Multi-Cloud data management platform essentials
Now that data is being generated everywhere and stored in siloed locations, you need a holistic view across data stores like public cloud, cloud data warehouses, and on-premises environments. Multi-cloud data management platforms can provide this unified view of your decentralized data ecosystem. Below are essential data management capabilities to look for in a multi-cloud platform to help you achieve success.
- Connectivity and management across systems: The first essential capability is the ability to connect, catalog, and ingest from a multitude of data sources and systems. Whether you bring in third party data into a data lake, connect to an existing relational database, or migrate data to a cloud data warehouse, having a control plane that sits across these systems allows you to have complete visibility and control. With this layer of abstraction, you can standardize and automate data pipelines and push down processing to the appropriate cloud service provider, reducing costs and time to analytics.
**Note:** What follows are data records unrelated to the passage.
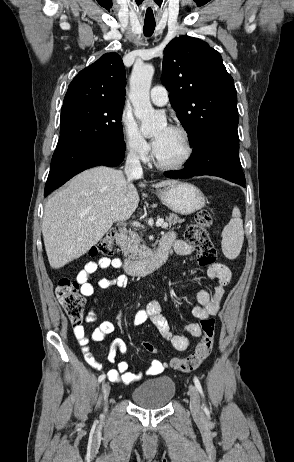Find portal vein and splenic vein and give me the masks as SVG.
<instances>
[{
	"mask_svg": "<svg viewBox=\"0 0 294 462\" xmlns=\"http://www.w3.org/2000/svg\"><path fill=\"white\" fill-rule=\"evenodd\" d=\"M132 224H133L134 226H136V227H140V226H141L139 222H133ZM163 225H165L163 219H158V220L156 221V226H157V227H160V226H163Z\"/></svg>",
	"mask_w": 294,
	"mask_h": 462,
	"instance_id": "1",
	"label": "portal vein and splenic vein"
}]
</instances>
- Standardized governance: When data is siloed or sprawled across an organization, data governance becomes problematic. With a unified view or control plane set up across your environments, you can create governance policies and actions that standardize governance across the various systems. A common use case for our customers is the need to build golden customer records from disparate source systems. With a unified multi-cloud data management platform, you are able to connect to data in the various source systems, then merge and link customer data, even in the absence of unique identifiers, by applying a combination of deterministic rules and probabilistic machine learning algorithms. Data profiling and classification can automatically flag and obfuscate sensitive customer data, creating high-quality and reliable golden customer records that are also compliant with consumer protection regulations. In addition to data quality, mastering, and obfuscating sensitive data, a unified data governance platform also needs to include data lineage and role-based access controls.
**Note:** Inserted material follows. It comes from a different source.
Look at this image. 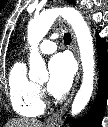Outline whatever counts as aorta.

- Self-service data access: With the proper governance in place, you are able to truly empower data democratization by providing self-service data access to your data consumers through a governed data marketplace. Traditionally, data consumers would request data sets from IT. Increasing requests results in increased wait time, provoking the risk of data being stale and no longer usable for its intended use case. With a self-service data marketplace, data consumers can search for relevant, trusted data through an e-commerce-like experience before preparing and provisioning the data with an analytics tool or sandbox environment, increasing the time to analytics while reducing the burden on IT.
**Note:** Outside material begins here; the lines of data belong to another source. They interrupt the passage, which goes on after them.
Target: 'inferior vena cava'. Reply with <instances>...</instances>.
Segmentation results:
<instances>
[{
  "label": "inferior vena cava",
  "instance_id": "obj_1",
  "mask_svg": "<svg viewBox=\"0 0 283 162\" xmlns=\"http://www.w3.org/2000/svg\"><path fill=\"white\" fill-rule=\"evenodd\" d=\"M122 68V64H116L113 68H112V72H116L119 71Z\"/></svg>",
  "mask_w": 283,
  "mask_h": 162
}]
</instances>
- Optimization through unified DataOps: The next multi-cloud essential is leveraging DataOps as your data management approach. DataOps combines operations management with the agile methodologies of DevOps and views the data journey from source to consumer as a supply chain where various steps may be streamlined or automated to improve efficiency. The key to this success is to have consistent feedback on supply chain performance. A modern multi-cloud DataOps platform allows you to generate insights on data usage, costs, platform performance and begin making decisions around what should be processed where and how to improve the overall performance of your data supply chain to reduce costs, improve efficiency and improve the outcomes of your AI/ML initiatives.
Conclusion
There are many advantages to adopting a multi-cloud data architecture. Multi-cloud has become a reality for many organizations today as fit-for-use implementations have popped up across their organizations. With the right data management platform in place, you’ll have a unified view and control over your siloed, decentralized ecosystem. By leveraging DataOps as your data management methodology, you’ll begin automating and improving your data supply chain to improve efficiency and reduce time to analytics.